In this article, you will find out how to use the CVE database

SUMMARY

• Searching and browsing CVE references
• View the details of a CVE reference

The CVE database page allows you to consult the latest CVE references.

From this page you will be able to :

Searching and browsing CVE references

The CVE Database page lists the latest CVEs published on the NIST site. The table shows the CVE references and their following characteristics:

• The publication date (MM/DD/YYYY format)
• The most recent CVSS score (v3.1 if available, otherwise V2)
• The name of the publisher affected by the CVE
• The name of the product (software, hardware) affected by the CVE
• The major version of the product affected by the CVE. NB: if the value is "*", all versions of the product are 
• affected. If the value is "-", the product has no version.
• The minor version of the product affected by the CVE.
• The reference(s) of the bulletins in the XMCO database referring to this CVE. Click on the bulletin reference to open it in a new tab.
• The reference(s) of bulletins dealing with an exploit code for this CVE.

By clicking on the header, you can sort the list of CVEs according to the column you click on.

You can also use a set of filters to find a CVE according to:

• The name of the publisher whose product is affected by the CVE (name of the publisher as entered in the CPE affected by the CVE).
• The product affected by the CVE. The list of products adapts to the editor filter (editor name as entered in the CPE affected by the CVE).
• The major version of the product affected by the CVE. The list of major versions is adapted to the product filter (major version as entered in the CPE affected by the CVE).
• The minor version of the product affected by the CVE. This is the non-parsed continuation of the CPE reference.
• The CVE reference in the format CVE-XXXX-XXXX
• The CVSS score of the CVE (any CVE with a score greater than or equal to that indicated)
• The date of publication of the CVE in NIST.

By clicking on the nut, you can select the columns to be displayed in the results. Simply deselect the columns you do not wish to display.

Once you have completed your configuration, click on the "search" button to update the list of CVEs according to your criteria.

You can reset your configuration by clicking on the reset button.

NB:
We synchronise the CVE database with the MITRE every night at 3am (Paris time).

The publisher-product-version breakdown is based on the breakdown of CPE references in their 2.3 version.

In the table, each CVE reference is duplicated for each minor version impacted by the CVE.

Clicking on a CVE reference takes you to its details.

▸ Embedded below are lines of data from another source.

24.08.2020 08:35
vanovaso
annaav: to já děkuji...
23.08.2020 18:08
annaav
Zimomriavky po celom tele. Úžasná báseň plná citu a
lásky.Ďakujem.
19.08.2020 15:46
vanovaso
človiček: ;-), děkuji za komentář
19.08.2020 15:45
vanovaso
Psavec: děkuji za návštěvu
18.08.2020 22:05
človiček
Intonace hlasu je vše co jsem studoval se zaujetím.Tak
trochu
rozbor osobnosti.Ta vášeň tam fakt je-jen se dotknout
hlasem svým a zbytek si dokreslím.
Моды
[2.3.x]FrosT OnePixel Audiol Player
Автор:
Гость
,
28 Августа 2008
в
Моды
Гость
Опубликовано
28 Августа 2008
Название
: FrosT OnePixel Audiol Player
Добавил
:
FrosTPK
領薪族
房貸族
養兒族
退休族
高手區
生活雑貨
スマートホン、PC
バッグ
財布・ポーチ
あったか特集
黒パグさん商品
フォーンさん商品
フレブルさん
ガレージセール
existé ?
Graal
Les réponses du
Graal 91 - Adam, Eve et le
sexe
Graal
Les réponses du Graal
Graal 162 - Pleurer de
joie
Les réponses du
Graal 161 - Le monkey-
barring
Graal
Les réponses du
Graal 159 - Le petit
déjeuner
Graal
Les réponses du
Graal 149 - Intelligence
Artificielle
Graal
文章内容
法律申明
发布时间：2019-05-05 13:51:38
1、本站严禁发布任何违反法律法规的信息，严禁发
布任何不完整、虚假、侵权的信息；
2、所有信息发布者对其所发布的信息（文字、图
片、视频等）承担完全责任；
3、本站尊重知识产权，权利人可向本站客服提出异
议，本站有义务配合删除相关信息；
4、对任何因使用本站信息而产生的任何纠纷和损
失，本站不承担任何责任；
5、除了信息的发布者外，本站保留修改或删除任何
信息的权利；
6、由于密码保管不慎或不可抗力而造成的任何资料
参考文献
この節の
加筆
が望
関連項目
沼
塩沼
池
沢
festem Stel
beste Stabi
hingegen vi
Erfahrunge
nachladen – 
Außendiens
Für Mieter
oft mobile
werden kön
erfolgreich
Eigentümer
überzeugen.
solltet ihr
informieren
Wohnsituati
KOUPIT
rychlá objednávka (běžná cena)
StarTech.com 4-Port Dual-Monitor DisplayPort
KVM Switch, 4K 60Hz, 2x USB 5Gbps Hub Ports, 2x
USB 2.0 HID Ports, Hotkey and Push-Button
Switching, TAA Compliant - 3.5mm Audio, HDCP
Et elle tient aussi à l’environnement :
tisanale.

View the details of a CVE reference

The CVE details page is divided into several sections:

General description of the CVE

The following information about the CVE is available on the MITRE website:

1. CVE reference: click on the reference to be redirected to the CVE page on the MITRE site.
2. CVE description: brief description of the CVE
3. Publication: date of publication of the CVE
4. Update : date of update of the CVE
5. First XMCO bulletin: date of publication of the first bulletin linked to the cve
6. CVSS score 3.1 or 2.0. Click on the tab to switch from one score to the other.
7. Decomposition of the CVSS vector associated with the CVE

Yuno content related to vulnerability and MITRE references

1. XMCO bulletins referring to the CVE, with their type and criticality
2. List of action tickets created and referring to this CVE.

3. Bibliography of the CVE

4. List of CPE references (technologies) impacted by the vulnerability.